You may never meet your favourite artists, and they may never know you. Then again, these days it’s perfectly possible that your paths may cross, whether it be on social media or in person at one of their shows. Either way, they can be a love of your life, a friend, an inspiration, communicating to you through their words, music and videos. Even if they’re not in direct contact with you, it can feel as though they are. And for many people, music can be a genuine lifeline. It can be a vital escape from stress and darkness, or an essential avenue through which to express and develop yourself. There charities like Nordoff-Robbins, for example, whose work with music makes a massive difference to many people.

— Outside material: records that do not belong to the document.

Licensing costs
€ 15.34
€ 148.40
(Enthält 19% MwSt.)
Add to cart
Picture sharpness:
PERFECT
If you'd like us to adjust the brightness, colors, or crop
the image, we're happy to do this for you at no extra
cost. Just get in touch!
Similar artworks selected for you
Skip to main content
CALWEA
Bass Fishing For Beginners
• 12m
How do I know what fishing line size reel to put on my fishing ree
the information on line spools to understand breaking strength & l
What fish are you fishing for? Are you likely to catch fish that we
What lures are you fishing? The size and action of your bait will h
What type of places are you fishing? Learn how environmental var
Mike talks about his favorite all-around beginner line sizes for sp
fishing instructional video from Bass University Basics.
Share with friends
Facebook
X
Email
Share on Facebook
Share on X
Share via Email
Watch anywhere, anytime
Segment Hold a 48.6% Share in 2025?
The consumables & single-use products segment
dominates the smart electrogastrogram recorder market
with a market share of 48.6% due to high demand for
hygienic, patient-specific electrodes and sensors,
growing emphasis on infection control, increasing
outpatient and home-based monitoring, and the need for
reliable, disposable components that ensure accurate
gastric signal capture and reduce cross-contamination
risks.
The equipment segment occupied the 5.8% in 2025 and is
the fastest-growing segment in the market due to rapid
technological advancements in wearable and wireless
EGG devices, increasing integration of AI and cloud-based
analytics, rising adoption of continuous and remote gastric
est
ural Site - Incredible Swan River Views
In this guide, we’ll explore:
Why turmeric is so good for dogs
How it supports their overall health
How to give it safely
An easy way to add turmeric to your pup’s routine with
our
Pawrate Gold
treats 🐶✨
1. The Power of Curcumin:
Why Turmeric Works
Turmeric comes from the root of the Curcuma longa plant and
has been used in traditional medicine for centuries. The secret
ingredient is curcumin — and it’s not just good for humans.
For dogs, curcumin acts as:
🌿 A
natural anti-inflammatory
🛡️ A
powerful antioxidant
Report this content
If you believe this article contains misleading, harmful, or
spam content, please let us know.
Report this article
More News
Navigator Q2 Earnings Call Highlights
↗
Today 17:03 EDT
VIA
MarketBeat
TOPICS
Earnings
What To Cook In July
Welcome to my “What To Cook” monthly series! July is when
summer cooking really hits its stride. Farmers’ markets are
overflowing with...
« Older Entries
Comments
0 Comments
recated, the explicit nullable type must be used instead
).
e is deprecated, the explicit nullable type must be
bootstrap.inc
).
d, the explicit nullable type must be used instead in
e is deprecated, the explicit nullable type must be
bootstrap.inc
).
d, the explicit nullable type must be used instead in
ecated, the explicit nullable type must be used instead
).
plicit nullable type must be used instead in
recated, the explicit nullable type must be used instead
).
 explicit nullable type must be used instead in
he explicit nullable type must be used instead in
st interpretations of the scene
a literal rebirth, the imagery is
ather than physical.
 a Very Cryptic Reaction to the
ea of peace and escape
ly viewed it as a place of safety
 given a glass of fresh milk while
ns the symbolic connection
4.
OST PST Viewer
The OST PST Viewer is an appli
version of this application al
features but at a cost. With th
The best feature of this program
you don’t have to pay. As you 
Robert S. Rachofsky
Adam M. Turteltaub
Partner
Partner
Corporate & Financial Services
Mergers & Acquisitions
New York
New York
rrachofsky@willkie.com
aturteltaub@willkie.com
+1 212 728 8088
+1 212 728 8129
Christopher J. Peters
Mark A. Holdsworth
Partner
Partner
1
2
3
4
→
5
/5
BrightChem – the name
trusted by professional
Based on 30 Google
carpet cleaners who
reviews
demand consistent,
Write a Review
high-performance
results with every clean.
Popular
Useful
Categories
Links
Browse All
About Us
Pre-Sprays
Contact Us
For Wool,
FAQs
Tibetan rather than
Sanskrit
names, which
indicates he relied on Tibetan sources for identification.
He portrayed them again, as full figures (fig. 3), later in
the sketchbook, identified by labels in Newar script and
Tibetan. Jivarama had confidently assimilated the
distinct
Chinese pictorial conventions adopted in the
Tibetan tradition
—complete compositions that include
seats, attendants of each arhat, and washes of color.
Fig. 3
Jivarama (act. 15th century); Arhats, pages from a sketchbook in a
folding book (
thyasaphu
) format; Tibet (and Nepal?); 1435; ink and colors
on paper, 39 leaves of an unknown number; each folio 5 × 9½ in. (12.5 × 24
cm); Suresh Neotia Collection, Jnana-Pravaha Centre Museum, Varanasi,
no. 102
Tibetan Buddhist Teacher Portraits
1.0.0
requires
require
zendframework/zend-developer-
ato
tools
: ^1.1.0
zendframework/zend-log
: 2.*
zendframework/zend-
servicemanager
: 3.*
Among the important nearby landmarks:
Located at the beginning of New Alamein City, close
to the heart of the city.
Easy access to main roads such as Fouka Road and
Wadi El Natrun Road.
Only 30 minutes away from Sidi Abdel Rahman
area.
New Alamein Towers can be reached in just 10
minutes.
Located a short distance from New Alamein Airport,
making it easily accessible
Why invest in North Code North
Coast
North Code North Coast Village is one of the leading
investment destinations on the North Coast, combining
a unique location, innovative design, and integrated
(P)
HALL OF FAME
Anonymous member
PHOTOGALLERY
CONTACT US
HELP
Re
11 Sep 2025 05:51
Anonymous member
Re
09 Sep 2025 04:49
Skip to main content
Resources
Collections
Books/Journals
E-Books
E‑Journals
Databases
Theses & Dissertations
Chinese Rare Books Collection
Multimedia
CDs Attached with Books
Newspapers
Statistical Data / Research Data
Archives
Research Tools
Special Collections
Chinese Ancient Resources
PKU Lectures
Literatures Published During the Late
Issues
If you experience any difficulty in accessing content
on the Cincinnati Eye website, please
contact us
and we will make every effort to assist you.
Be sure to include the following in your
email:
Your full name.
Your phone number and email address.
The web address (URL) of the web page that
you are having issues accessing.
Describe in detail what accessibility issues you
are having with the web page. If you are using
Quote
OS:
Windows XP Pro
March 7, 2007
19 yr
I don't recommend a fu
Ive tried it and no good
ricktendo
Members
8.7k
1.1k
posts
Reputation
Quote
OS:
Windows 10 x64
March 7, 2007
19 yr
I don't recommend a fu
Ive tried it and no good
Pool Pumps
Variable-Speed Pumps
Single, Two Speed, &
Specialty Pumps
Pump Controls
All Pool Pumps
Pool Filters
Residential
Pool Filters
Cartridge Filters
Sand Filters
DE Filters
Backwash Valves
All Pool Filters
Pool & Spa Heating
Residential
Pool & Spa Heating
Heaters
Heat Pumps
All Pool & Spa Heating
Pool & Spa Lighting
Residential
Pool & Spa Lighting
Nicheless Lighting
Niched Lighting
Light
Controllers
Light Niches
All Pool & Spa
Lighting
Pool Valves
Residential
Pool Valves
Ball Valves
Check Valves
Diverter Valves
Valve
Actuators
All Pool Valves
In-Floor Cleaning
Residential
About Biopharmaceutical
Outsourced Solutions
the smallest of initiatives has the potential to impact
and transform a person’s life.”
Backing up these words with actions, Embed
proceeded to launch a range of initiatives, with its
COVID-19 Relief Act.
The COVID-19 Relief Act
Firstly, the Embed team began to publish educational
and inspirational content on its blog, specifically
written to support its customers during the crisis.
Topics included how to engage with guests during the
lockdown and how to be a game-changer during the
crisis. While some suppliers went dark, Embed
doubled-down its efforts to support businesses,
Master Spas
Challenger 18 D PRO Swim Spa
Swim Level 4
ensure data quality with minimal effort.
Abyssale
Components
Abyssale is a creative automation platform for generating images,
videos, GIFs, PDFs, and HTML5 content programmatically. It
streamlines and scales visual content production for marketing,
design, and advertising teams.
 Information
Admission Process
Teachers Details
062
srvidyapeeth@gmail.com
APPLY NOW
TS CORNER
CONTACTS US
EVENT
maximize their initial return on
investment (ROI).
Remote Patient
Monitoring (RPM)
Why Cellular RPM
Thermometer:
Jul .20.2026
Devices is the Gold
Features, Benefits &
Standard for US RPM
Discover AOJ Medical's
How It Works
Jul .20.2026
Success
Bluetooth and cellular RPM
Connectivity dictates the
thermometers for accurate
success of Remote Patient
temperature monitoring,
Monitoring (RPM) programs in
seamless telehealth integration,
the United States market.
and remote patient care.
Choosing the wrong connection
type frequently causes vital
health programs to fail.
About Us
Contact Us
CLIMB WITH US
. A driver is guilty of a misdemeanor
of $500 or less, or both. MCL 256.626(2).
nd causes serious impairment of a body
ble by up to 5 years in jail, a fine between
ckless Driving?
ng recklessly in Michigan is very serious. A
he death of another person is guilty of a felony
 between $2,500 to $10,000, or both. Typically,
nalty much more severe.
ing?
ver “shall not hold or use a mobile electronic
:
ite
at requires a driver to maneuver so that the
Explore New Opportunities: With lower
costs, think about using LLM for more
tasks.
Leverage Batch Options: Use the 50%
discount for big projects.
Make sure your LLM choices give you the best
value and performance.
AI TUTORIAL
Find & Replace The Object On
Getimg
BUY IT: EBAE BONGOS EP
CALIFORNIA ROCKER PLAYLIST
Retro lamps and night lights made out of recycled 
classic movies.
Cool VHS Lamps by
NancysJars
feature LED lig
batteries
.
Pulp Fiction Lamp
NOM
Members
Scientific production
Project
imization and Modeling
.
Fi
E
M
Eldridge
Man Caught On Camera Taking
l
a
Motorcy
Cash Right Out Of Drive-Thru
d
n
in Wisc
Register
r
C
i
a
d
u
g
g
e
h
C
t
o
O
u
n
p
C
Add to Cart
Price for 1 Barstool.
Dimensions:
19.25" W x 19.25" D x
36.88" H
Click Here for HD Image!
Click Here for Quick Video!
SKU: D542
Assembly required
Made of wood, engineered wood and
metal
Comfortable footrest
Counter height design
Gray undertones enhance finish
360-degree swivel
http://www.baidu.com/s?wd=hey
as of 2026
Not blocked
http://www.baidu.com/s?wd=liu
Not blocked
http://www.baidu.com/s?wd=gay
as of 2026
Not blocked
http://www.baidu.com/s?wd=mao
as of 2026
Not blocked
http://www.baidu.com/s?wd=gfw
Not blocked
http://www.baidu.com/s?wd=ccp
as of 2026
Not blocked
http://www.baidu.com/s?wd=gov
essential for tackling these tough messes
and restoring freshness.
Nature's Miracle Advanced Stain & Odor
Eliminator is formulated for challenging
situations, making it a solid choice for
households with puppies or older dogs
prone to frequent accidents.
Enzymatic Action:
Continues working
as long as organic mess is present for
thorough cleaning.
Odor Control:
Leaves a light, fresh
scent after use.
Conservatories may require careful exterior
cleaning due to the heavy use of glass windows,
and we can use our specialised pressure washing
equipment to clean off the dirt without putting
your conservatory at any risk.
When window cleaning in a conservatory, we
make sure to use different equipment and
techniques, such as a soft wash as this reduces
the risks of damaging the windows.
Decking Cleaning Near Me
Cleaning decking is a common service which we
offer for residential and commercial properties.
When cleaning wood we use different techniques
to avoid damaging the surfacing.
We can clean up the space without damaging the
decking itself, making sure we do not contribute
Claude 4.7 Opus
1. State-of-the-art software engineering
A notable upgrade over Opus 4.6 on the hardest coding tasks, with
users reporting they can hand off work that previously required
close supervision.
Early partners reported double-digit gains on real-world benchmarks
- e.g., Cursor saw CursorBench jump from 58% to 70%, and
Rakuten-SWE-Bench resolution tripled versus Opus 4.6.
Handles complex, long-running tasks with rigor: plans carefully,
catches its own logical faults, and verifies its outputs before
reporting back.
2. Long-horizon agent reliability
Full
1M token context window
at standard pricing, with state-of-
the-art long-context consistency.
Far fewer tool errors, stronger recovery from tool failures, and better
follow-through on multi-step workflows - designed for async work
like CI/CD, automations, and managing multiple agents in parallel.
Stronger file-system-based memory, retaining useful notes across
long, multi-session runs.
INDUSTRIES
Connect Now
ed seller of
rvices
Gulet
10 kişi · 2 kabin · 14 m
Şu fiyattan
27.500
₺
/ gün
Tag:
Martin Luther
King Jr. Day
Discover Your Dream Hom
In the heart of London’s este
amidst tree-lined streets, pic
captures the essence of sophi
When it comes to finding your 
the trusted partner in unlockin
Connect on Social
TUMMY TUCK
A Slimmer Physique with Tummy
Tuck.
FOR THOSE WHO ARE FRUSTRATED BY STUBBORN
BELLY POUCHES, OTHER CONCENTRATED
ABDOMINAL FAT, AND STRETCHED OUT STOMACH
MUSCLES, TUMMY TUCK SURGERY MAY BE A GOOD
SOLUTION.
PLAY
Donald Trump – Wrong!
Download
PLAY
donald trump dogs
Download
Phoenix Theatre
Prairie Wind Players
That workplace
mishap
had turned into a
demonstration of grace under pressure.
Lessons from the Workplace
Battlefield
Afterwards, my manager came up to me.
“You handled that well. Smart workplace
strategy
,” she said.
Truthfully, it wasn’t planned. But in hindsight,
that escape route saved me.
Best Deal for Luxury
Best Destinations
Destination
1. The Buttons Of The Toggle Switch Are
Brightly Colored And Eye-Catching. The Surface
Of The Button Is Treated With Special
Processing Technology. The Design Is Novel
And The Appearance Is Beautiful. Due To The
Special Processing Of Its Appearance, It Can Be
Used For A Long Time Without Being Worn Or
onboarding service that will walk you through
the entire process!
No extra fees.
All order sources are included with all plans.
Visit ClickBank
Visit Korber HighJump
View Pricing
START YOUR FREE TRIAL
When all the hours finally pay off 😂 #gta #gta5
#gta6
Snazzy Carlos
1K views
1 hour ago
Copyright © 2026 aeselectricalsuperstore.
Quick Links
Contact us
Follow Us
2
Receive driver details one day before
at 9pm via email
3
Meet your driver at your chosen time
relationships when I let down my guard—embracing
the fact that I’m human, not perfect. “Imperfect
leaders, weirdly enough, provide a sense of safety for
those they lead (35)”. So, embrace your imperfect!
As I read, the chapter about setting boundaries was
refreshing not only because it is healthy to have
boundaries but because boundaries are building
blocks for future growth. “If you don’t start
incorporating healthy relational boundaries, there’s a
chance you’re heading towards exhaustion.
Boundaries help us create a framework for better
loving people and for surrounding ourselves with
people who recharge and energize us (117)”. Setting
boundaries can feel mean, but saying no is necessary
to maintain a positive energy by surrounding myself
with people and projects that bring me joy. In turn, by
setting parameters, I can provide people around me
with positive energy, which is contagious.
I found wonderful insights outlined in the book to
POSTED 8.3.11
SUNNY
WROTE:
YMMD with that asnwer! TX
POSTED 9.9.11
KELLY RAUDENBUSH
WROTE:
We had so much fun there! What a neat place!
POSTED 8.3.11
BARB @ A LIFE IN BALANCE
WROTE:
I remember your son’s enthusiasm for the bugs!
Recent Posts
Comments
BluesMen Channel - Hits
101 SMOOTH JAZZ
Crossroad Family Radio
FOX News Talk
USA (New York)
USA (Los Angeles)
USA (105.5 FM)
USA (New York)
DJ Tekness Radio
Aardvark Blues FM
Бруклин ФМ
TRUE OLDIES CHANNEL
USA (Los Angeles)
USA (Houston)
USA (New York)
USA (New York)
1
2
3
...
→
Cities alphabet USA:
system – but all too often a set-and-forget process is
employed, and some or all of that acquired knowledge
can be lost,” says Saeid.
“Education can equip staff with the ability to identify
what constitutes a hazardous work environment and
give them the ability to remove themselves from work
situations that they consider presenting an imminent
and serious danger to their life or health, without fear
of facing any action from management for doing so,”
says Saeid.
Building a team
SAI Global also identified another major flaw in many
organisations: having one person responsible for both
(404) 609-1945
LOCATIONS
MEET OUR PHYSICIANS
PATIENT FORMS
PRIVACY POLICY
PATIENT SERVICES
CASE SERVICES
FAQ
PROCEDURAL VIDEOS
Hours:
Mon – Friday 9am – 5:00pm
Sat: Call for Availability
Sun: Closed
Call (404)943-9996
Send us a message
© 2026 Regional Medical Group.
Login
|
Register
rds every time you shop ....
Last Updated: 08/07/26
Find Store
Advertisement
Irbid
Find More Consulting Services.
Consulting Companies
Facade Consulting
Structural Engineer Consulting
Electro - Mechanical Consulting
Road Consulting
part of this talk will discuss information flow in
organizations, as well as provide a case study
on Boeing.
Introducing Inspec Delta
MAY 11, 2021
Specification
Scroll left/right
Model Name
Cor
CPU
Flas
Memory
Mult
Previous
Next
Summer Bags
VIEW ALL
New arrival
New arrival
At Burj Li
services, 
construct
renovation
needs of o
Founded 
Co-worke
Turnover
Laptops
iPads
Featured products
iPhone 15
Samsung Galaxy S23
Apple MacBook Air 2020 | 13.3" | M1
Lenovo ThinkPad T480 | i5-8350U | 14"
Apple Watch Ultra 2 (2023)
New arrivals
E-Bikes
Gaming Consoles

The power of music really cannot be underestimated. It can impact every single person in every conceivable way. Whether it be a very basic piece with minimal lyrics or melody, or a highly complex and constructed piece of epic wonder, it can have a major impact. Even if you can’t feel anything from a particular song, that doesn’t mean others can’t. The same goes for TV stars, film actors, comedians, footballers, athletes, painters, sculptors, scientists, authors and so on. Famous people of all types and from all walks of life can have a lasting impact and can endear themselves to the hearts of millions through the work they do.
And you don’t even have to be super-famous to achieve the respect of a large number of strangers. Places like Youtube give places for all sorts of people to share their lives and entertain a worldwide audience, such as the beautiful and brave Charlotte Eades, who garnered a huge following and inspired many people, just by spreading awareness of cancer. Her passing was just as keenly felt by many people who had never met her, and also made the news.
So if the news and social media makes a big deal out of a celebrity passing away who you’ve never heard of or liked, yet loads of other people seem to be a fan of them, then let them have their moment. It will be important to others even if it isn’t to you. People need to get over the shock, they need to grieve, and it’s only right to celebrate that person’s life if they’re widely respected, having inspired and entertained millions of fans. There’s nothing wrong with that. The news will return to normal, the world isn’t going to stop turning just because of it. People aren’t going to forget about everything else that’s happening, and you’ll still find other stories you’re more interested in under the main headline.
All forms of entertainment and culture, be it music, TV, films, books, sports, arts or whatever, are all very important in the world. They unite and inspire, entertain and inform, and give pleasure and joy to millions every day. So for all the celebrities we’ve lost this year, we should be grateful for the memories and inspiration they’ve left us with, which we can continue to enjoy and take comfort from in their absence for many yeras to come. But let’s hope we don’t lose too many more this year either, or the obituaries round-ups at the end of the year are going to go on forever! If there is a God somewhere and he’s putting together some kind of big festival or variety show, he’s surely got enough performers for it now!